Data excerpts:
########################################
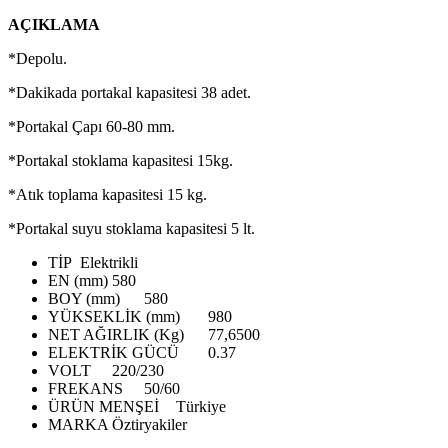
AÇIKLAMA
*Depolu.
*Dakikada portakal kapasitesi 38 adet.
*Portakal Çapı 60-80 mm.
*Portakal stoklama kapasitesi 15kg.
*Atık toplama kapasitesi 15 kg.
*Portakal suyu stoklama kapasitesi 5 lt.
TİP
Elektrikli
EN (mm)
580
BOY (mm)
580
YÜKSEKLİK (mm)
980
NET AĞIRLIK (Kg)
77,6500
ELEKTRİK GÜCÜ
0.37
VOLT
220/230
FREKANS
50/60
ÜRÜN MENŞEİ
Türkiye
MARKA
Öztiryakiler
########################################
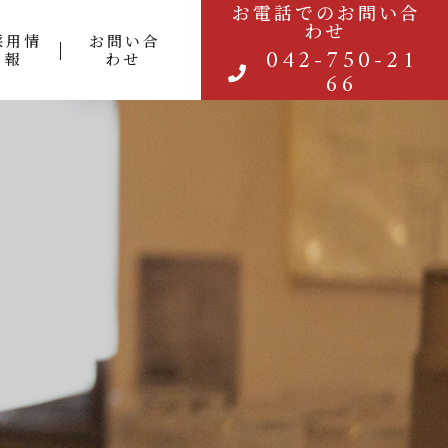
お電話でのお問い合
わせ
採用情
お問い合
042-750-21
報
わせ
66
########################################
## What you will do
Above are the records; from them, give again exactly the lines from the one containing "Çapı 60-80 mm." through the one containing "Öztiryakiler", both included.

## Task solution
*Portakal Çapı 60-80 mm.
*Portakal stoklama kapasitesi 15kg.
*Atık toplama kapasitesi 15 kg.
*Portakal suyu stoklama kapasitesi 5 lt.
TİP
Elektrikli
EN (mm)
580
BOY (mm)
580
YÜKSEKLİK (mm)
980
NET AĞIRLIK (Kg)
77,6500
ELEKTRİK GÜCÜ
0.37
VOLT
220/230
FREKANS
50/60
ÜRÜN MENŞEİ
Türkiye
MARKA
Öztiryakiler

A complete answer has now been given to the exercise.